--

Editorial : Des milliers par myriades

Signe ce que tu éclaires, non ce que tu assombris.
René Char

 
Lu chez Alexandre Vialatte :

" […] Nous comptons par millions, billions (milliers de millions), trillions (ou milliers de billions), quadrillions (millions de trillions), etc. ; et nous appelons milliard le millier de millions : notre milliard et notre billion sont synonymes. Les Allemands comptent par millions (égaux aux nôtres), billions (ou millions de millions), trillions (ou millions de billions), etc. ; quant à " milliard ", ils l’emploient pour désigner le millier de millions. Il en résulte qu’on peut traduire les mots allemands, million, milliard, par million, milliard en français et aussi par billion, (il s’agit du milliard) ; mais que le billion doit se traduire par trillion et trillion par million de trillions, autrement dit par quintillion. Et le décalage s’accentue à mesure que les chiffres avancent. Si on ne respecte pas cette règle, on s’expose à parler de la Lune quand il s’agit de la Voie Lactée. […] " 1

Ouf… C’est bien compliqué, au point que notre cher auteur, un peu dans la Lune ou dans la Voie Lactée, désigne le million de trillions par quintillion, alors qu’il ne s’agit que d’un modeste quatrillion. Heureusement, ce charmant imbroglio n’est plus d’actualité, cette chronique a dû être écrite avant-guerre ; depuis, les choses ont changé. Le décalage entre le français et l’allemand n’existe plus : le billion français n’est plus synonyme de milliard, mais représente un million de millions (un millier de milliards), le trillion, un million de billions, le quatrillion, un million de trillions, etc.
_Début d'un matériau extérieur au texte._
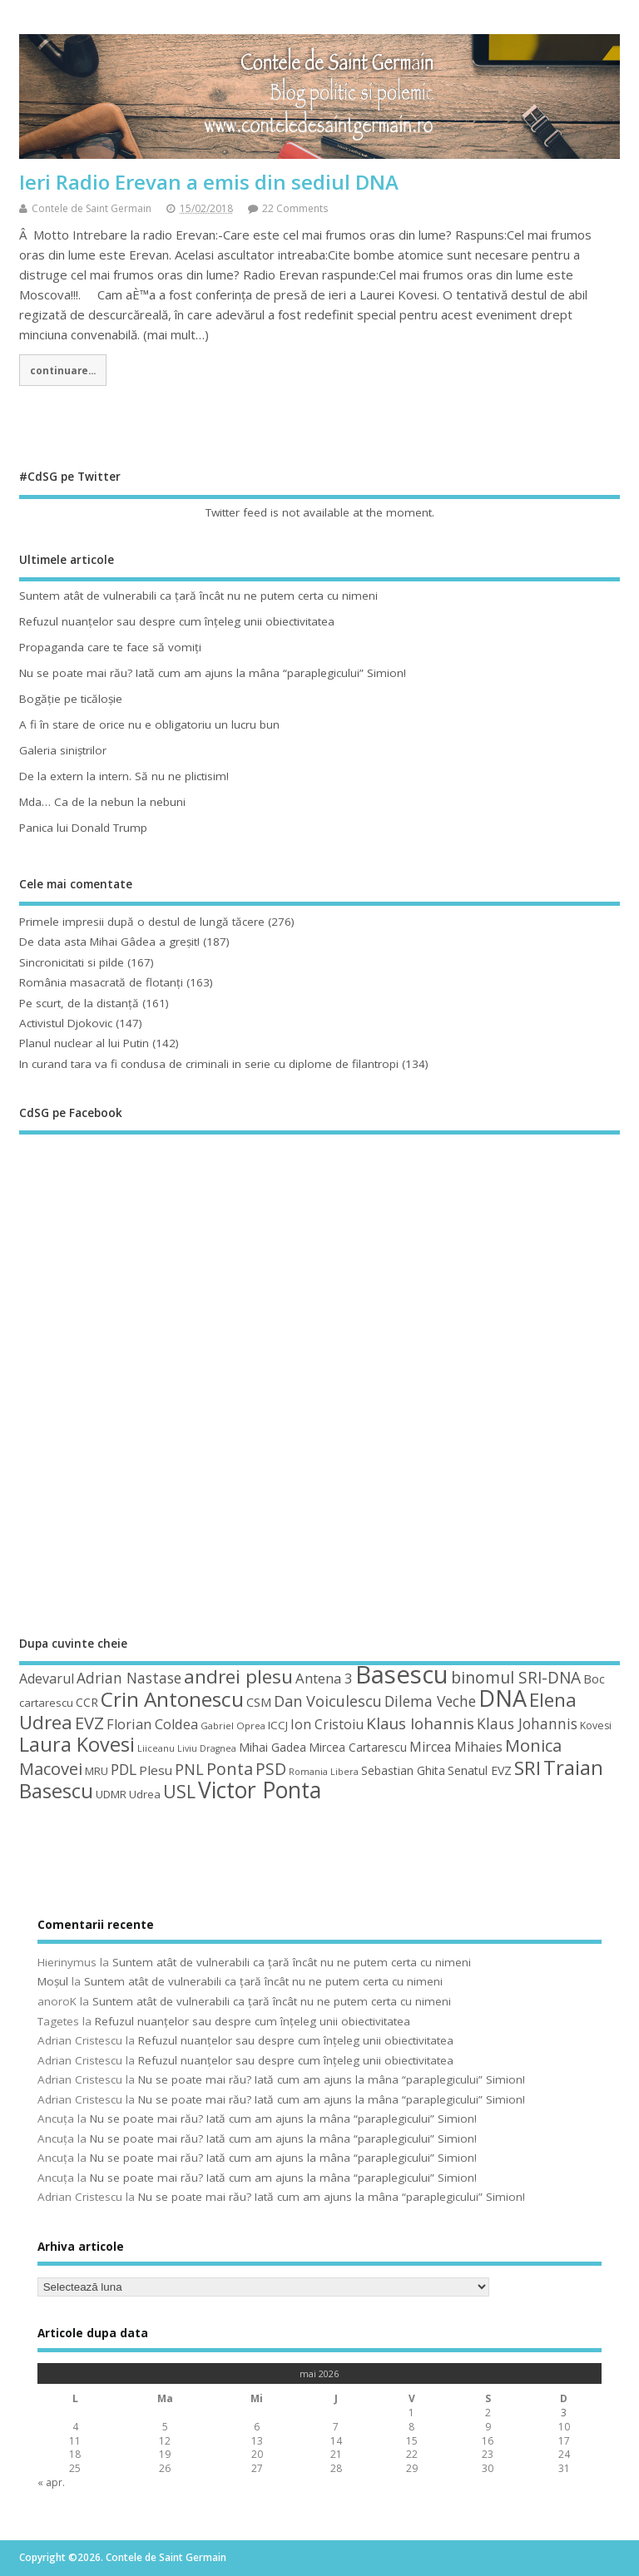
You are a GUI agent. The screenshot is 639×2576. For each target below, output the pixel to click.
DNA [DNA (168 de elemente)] (502, 1698)
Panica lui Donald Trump (83, 827)
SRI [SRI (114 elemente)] (527, 1768)
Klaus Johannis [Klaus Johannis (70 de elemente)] (527, 1723)
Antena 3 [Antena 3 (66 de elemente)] (324, 1678)
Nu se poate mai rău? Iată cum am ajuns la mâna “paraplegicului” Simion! (212, 672)
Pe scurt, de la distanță (79, 1003)
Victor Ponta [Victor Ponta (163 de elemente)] (259, 1790)
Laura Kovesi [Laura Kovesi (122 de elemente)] (77, 1744)
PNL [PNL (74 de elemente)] (189, 1769)
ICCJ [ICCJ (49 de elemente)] (278, 1725)
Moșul (52, 1981)
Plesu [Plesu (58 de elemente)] (155, 1770)
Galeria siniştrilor (62, 750)
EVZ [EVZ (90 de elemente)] (89, 1722)
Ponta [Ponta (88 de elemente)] (229, 1769)
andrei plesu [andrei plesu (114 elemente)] (238, 1676)
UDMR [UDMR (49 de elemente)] (111, 1794)
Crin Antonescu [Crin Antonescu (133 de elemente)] (172, 1699)
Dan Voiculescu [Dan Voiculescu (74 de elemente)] (328, 1701)
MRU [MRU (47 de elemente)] (96, 1770)
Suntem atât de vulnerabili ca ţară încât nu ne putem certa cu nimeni (198, 595)
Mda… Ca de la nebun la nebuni (102, 801)
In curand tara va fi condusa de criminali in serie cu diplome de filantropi (209, 1063)
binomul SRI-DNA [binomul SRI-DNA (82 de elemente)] (516, 1677)
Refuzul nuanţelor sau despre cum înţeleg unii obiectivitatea (176, 621)
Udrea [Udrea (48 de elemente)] (145, 1794)
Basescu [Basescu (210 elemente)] (401, 1674)
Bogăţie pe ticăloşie (70, 698)
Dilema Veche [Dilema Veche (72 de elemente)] (430, 1701)
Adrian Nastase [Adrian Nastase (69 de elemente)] (129, 1678)
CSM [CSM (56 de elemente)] (258, 1701)
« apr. (51, 2482)
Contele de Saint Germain (91, 208)
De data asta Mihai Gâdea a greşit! (109, 941)
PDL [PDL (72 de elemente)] (123, 1769)
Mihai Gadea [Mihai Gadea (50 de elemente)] (272, 1747)
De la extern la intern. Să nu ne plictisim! (124, 776)
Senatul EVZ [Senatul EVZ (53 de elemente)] (480, 1770)
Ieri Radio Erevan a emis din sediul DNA (209, 181)
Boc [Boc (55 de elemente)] (594, 1678)
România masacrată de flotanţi (101, 982)
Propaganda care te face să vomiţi (110, 647)
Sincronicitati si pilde (71, 962)
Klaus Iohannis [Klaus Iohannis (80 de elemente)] (420, 1723)
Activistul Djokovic (65, 1023)
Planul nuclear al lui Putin (84, 1043)
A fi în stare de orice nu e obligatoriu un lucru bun (149, 724)
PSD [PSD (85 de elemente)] (270, 1769)
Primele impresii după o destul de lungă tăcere (142, 921)
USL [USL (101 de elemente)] (179, 1791)
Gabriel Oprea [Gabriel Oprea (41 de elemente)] (233, 1725)
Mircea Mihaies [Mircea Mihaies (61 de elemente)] (456, 1747)
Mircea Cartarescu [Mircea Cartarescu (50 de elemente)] (358, 1747)
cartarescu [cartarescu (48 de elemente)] (46, 1702)
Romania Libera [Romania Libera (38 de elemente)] (324, 1771)
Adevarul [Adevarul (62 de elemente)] (46, 1678)
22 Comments (295, 208)
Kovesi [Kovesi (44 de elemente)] (596, 1725)
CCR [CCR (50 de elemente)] (87, 1702)
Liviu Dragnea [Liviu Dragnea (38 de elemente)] (206, 1748)
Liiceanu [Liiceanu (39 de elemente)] (156, 1748)
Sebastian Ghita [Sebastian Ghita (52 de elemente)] (403, 1770)
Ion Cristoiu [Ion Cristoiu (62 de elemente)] (327, 1724)
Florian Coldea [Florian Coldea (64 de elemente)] (152, 1724)
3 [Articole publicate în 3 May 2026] (564, 2412)
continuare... (63, 370)
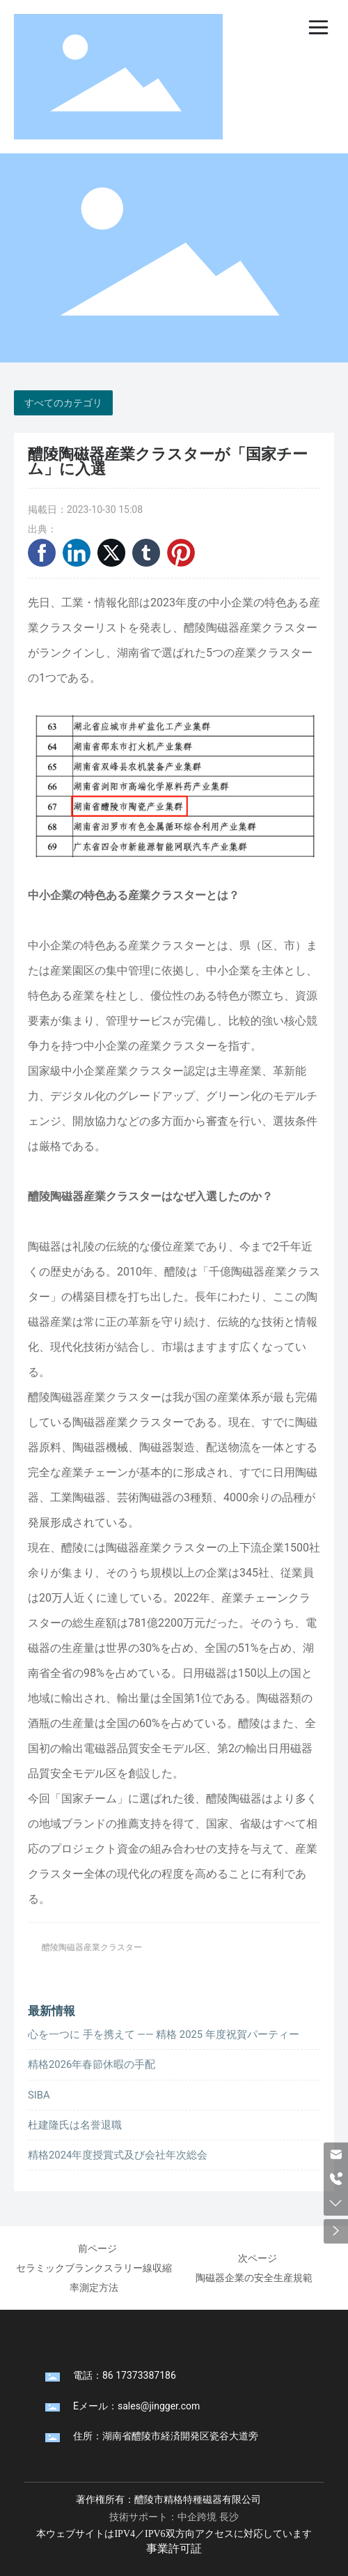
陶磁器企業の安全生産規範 (254, 2277)
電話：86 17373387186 (124, 2375)
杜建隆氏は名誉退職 (75, 2125)
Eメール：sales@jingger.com (136, 2406)
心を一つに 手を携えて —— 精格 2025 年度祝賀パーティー (163, 2034)
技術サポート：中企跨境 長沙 (173, 2516)
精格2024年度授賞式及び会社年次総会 (117, 2155)
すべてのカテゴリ (63, 402)
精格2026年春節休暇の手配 (91, 2064)
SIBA (39, 2095)
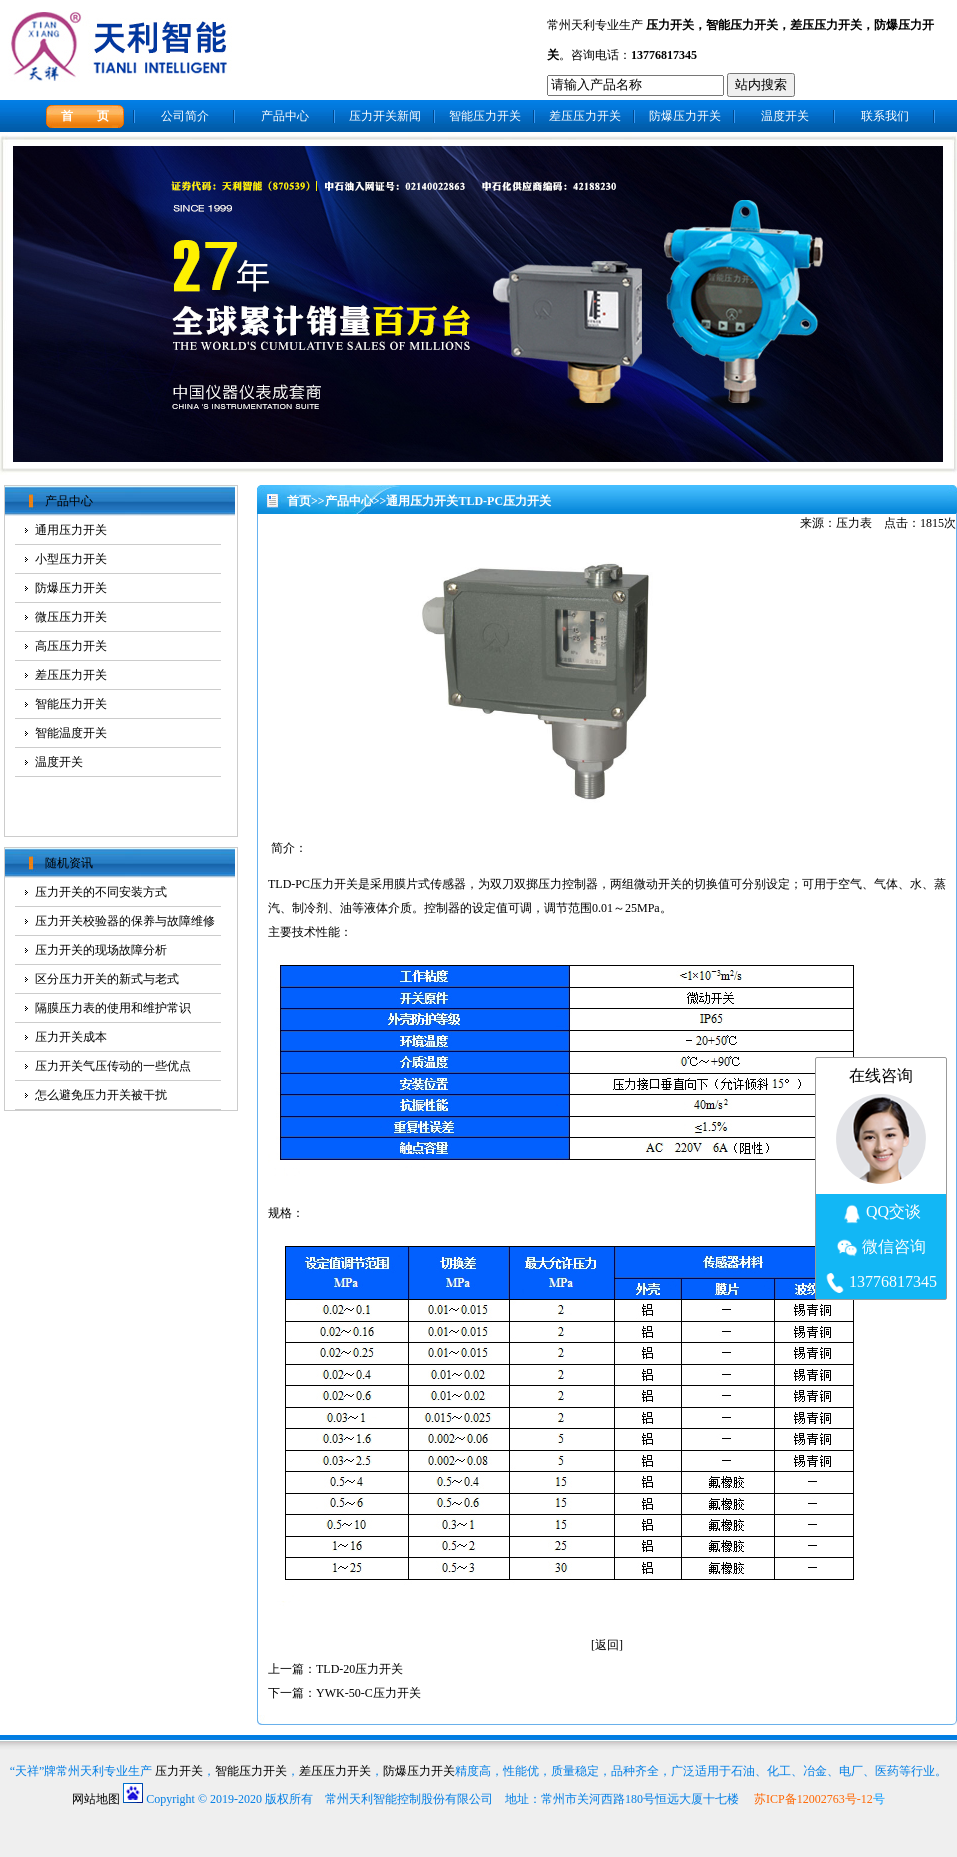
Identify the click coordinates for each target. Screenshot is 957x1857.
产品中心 (285, 116)
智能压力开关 (742, 25)
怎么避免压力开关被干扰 (101, 1095)
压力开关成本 (71, 1037)
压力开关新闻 (385, 116)
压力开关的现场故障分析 (101, 950)
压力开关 (670, 25)
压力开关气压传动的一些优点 (113, 1066)
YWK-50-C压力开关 (368, 1693)
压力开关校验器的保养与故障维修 (125, 921)
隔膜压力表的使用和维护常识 (113, 1008)
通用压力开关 (422, 501)
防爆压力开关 (685, 116)
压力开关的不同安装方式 (101, 892)
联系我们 (885, 116)
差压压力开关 (826, 25)
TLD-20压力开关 (359, 1669)
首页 (299, 501)
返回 (607, 1645)
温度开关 (785, 116)
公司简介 (185, 116)
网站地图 (96, 1799)
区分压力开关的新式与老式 (107, 979)
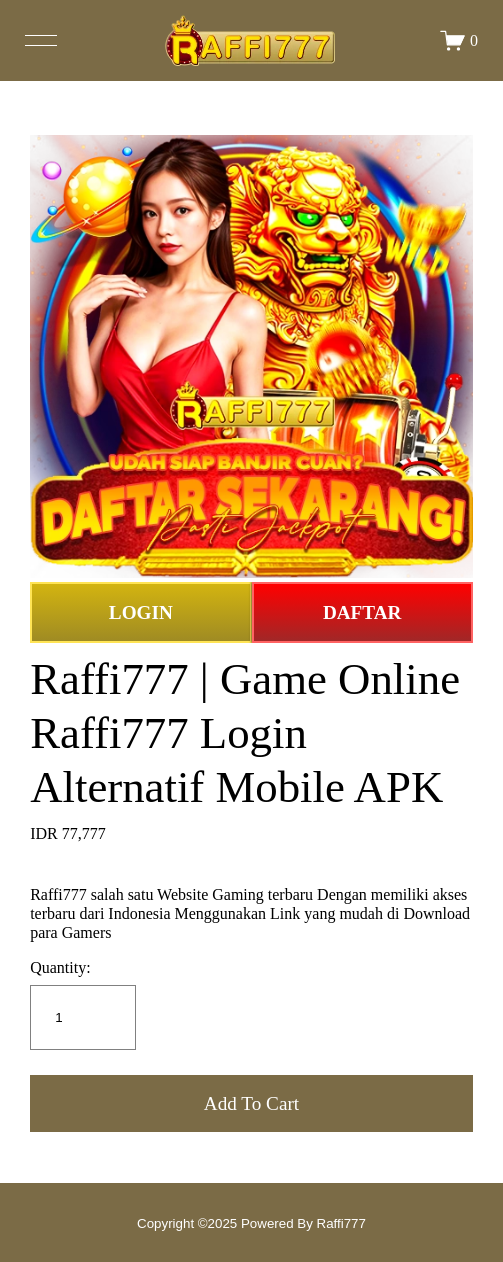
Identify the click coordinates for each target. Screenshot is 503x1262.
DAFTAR (362, 612)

Petite fantaisie tout de même de nos cousins germains, qui utilisent aussi, en plus du milliard et du billion, le billiard, qui représente mille billions ou un million de milliards…

Les choses ne sont pourtant pas simples pour autant, car il faut compter avec nos amis anglosaxons, plus précisément avec les Américains (les Anglais, pour une fois, ayant la même vision des choses que les continentaux !) pour qui, un billion représente un milliard, un trillion représente un billion européen, un quatrillion, un trillion européen etc. Comme l’américain tend à devenir l’idiome des organismes internationaux, il ne faut pas s’effrayer quand la United Nations Organization nous annonce que dans vingt ans nous serons " eigth billion humans ", cela ne fait jamais que 8 milliards d’humains.

C’est sûrement déjà cette triste relativité des choses que pointait un célèbre mathématicien quand il disait : " vérité au deçà de l’Atlantique ( !), erreur au-delà "…
 

1. A. Vialatte, Chroniques des immenses possibilités, Julliard, 1993, Où sont les lunes d’antan, page 107.